SUPPLIED DATA →
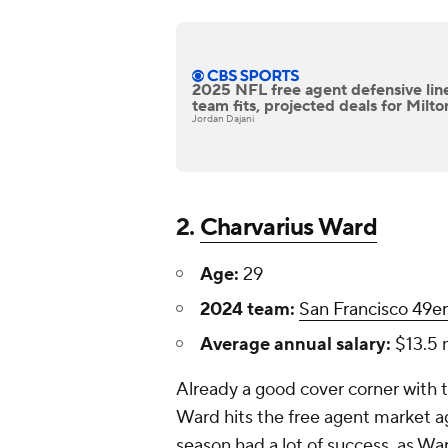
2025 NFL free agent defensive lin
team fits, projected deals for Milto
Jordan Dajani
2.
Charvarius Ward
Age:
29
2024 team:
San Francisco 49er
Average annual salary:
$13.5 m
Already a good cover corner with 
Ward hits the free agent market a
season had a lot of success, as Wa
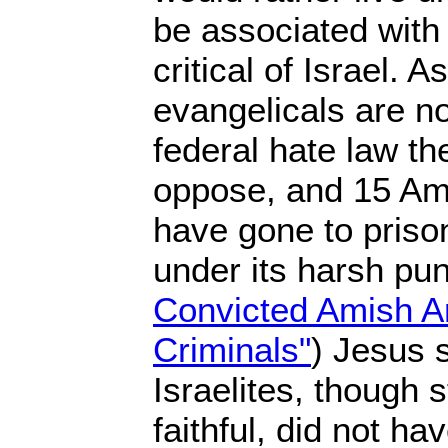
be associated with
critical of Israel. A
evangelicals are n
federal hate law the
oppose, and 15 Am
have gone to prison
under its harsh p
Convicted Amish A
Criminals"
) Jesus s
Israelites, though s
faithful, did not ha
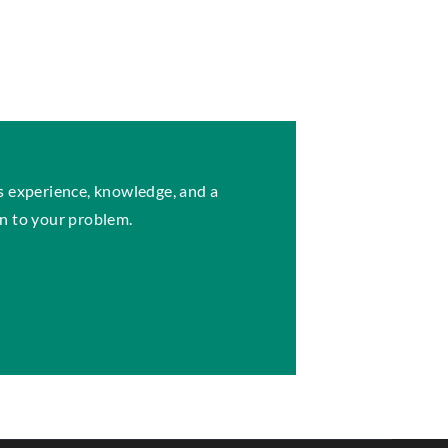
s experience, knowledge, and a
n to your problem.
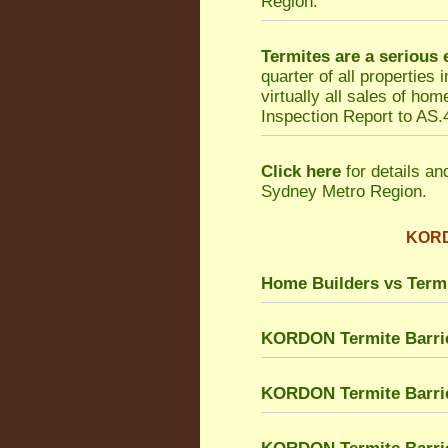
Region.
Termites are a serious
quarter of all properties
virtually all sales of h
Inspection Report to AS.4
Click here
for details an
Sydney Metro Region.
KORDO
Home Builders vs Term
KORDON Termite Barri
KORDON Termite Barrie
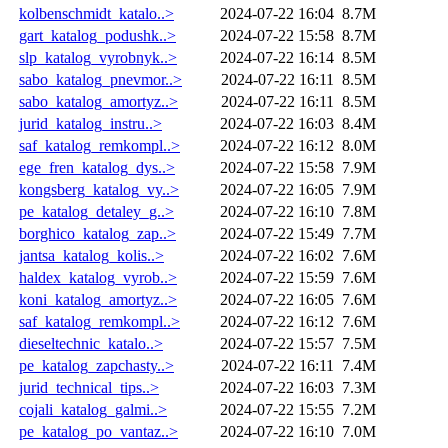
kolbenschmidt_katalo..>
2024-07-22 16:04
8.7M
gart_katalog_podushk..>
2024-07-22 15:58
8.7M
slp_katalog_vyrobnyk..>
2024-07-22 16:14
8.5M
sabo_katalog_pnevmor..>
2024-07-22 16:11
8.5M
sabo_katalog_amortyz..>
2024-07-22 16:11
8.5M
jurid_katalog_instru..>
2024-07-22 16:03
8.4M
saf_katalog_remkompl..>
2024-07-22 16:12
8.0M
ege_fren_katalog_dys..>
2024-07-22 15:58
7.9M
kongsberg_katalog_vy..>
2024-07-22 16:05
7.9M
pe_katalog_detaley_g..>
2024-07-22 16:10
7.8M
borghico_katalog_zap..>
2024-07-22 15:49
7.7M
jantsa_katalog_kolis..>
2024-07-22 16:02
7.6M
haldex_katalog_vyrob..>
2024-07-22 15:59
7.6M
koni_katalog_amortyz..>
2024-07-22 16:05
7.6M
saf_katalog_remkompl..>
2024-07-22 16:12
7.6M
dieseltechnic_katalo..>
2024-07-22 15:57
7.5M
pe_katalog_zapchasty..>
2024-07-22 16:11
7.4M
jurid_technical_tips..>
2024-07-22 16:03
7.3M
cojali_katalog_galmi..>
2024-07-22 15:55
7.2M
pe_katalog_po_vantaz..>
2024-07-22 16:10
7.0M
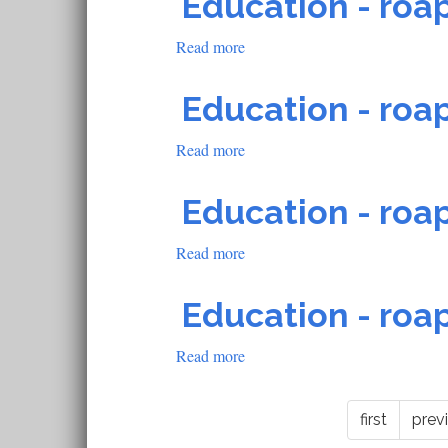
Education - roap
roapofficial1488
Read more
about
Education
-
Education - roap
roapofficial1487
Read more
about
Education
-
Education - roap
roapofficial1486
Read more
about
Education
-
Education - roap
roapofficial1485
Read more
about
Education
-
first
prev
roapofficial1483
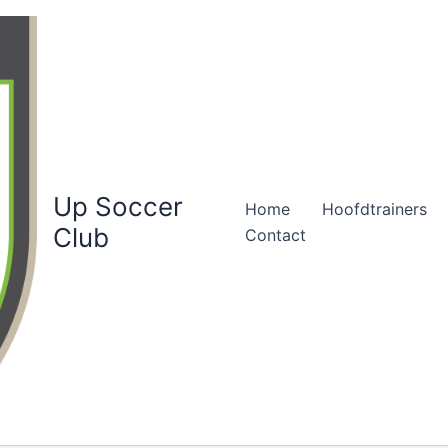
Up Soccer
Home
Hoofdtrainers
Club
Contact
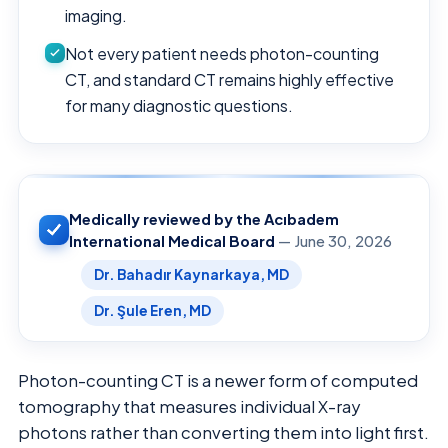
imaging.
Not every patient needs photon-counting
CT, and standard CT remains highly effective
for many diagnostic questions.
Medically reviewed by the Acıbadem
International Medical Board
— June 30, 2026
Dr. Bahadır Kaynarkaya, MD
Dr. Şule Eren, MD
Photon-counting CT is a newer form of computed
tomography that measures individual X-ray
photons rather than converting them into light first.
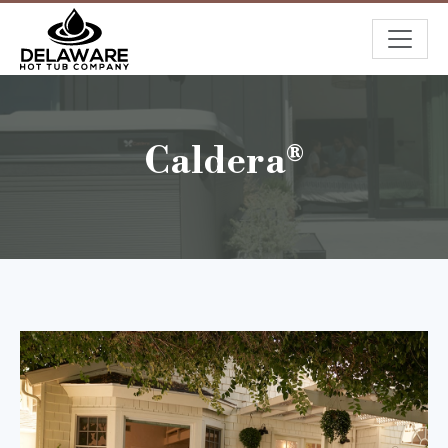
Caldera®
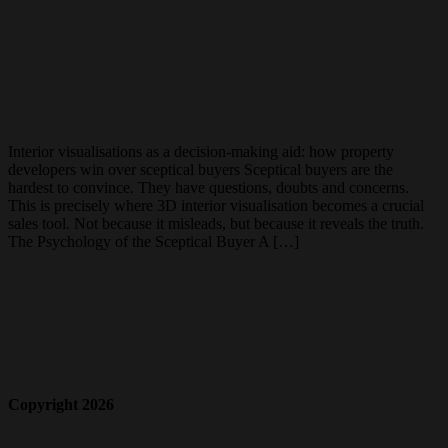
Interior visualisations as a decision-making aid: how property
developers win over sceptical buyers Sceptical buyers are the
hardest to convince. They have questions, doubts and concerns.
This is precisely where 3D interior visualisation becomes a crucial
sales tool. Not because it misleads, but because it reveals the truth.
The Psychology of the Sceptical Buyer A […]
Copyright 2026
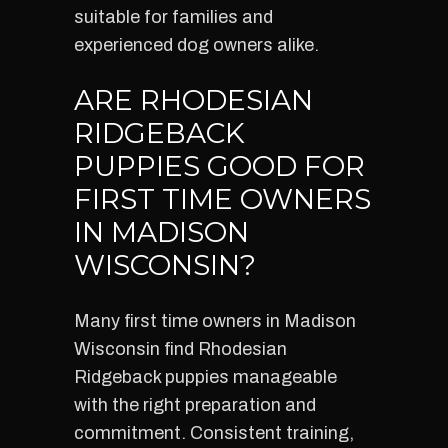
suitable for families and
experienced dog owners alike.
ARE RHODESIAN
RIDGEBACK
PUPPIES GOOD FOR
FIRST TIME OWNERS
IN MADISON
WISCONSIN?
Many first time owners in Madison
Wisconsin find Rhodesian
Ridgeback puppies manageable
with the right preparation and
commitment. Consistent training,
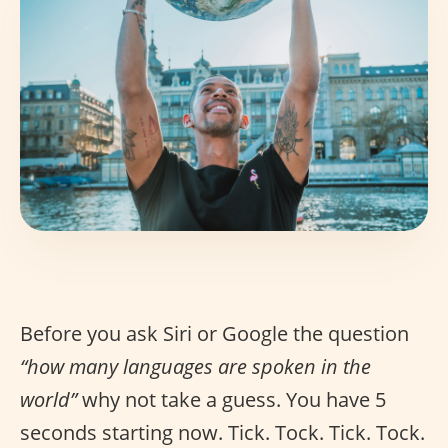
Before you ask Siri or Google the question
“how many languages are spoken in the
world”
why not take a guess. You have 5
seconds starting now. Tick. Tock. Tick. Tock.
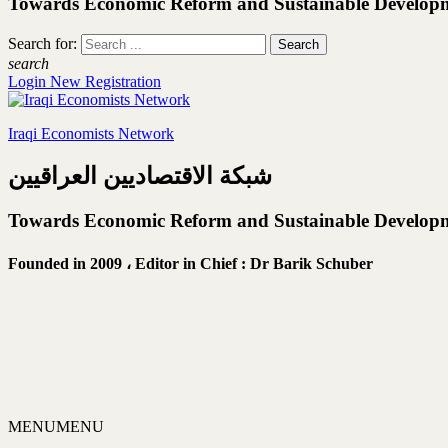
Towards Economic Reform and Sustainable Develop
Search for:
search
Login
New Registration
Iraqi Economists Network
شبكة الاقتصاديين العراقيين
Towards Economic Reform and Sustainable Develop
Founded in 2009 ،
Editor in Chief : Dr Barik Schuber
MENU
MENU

TO DO →
Repeat the material above exactly; any picture in it is left out.

YOUR RESPONSE →
2025 NFL free agent defensive lin
team fits, projected deals for Milto
Jordan Dajani
2.
Charvarius Ward
Age:
29
2024 team:
San Francisco 49er
Average annual salary:
$13.5 m
Already a good cover corner with 
Ward hits the free agent market a
season had a lot of success, as Wa
be associated with
critical of Israel. A
evangelicals are n
federal hate law the
oppose, and 15 Am
have gone to prison
under its harsh p
Convicted Amish A
Criminals"
) Jesus s
Israelites, though s
faithful, did not ha
s experience, knowledge, and a
n to your problem.
Region.
Termites are a serious
quarter of all properties
virtually all sales of h
Inspection Report to AS.4
Click here
for details an
Sydney Metro Region.
KORDO
Home Builders vs Term
KORDON Termite Barri
KORDON Termite Barrie
kolbenschmidt_katalo..>
2024-07-22 16:04
8.7M
gart_katalog_podushk..>
2024-07-22 15:58
8.7M
slp_katalog_vyrobnyk..>
2024-07-22 16:14
8.5M
sabo_katalog_pnevmor..>
2024-07-22 16:11
8.5M
sabo_katalog_amortyz..>
2024-07-22 16:11
8.5M
jurid_katalog_instru..>
2024-07-22 16:03
8.4M
saf_katalog_remkompl..>
2024-07-22 16:12
8.0M
ege_fren_katalog_dys..>
2024-07-22 15:58
7.9M
kongsberg_katalog_vy..>
2024-07-22 16:05
7.9M
pe_katalog_detaley_g..>
2024-07-22 16:10
7.8M
borghico_katalog_zap..>
2024-07-22 15:49
7.7M
jantsa_katalog_kolis..>
2024-07-22 16:02
7.6M
haldex_katalog_vyrob..>
2024-07-22 15:59
7.6M
koni_katalog_amortyz..>
2024-07-22 16:05
7.6M
saf_katalog_remkompl..>
2024-07-22 16:12
7.6M
dieseltechnic_katalo..>
2024-07-22 15:57
7.5M
pe_katalog_zapchasty..>
2024-07-22 16:11
7.4M
jurid_technical_tips..>
2024-07-22 16:03
7.3M
cojali_katalog_galmi..>
2024-07-22 15:55
7.2M
pe_katalog_po_vantaz..>
2024-07-22 16:10
7.0M
Education - roap
roapofficial1488
Read more
about
Education
-
Education - roap
roapofficial1487
Read more
about
Education
-
Education - roap
roapofficial1486
Read more
about
Education
-
Education - roap
roapofficial1485
Read more
about
Education
-
first
prev
roapofficial1483
Up Soccer
Home
Hoofdtrainers
Club
Contact
imaging.
Not every patient needs photon-counting
CT, and standard CT remains highly effective
for many diagnostic questions.
Medically reviewed by the Acıbadem
International Medical Board
— June 30, 2026
Dr. Bahadır Kaynarkaya, MD
Dr. Şule Eren, MD
Photon-counting CT is a newer form of computed
tomography that measures individual X-ray
photons rather than converting them into light first.
Caldera®
Interior visualisations as a decision-making aid: how property
developers win over sceptical buyers Sceptical buyers are the
hardest to convince. They have questions, doubts and concerns.
This is precisely where 3D interior visualisation becomes a crucial
sales tool. Not because it misleads, but because it reveals the truth.
The Psychology of the Sceptical Buyer A […]
Copyright 2026
suitable for families and
experienced dog owners alike.
ARE RHODESIAN
RIDGEBACK
PUPPIES GOOD FOR
FIRST TIME OWNERS
IN MADISON
WISCONSIN?
Many first time owners in Madison
Wisconsin find Rhodesian
Ridgeback puppies manageable
with the right preparation and
commitment. Consistent training,
Before you ask Siri or Google the question
“how many languages are spoken in the
world”
why not take a guess. You have 5
seconds starting now. Tick. Tock. Tick. Tock.
Towards Economic Reform and Sustainable Develop
Search for:
search
Login
New Registration
Iraqi Economists Network
شبكة الاقتصاديين العراقيين
Towards Economic Reform and Sustainable Develop
Founded in 2009 ،
Editor in Chief : Dr Barik Schuber
MENU
MENU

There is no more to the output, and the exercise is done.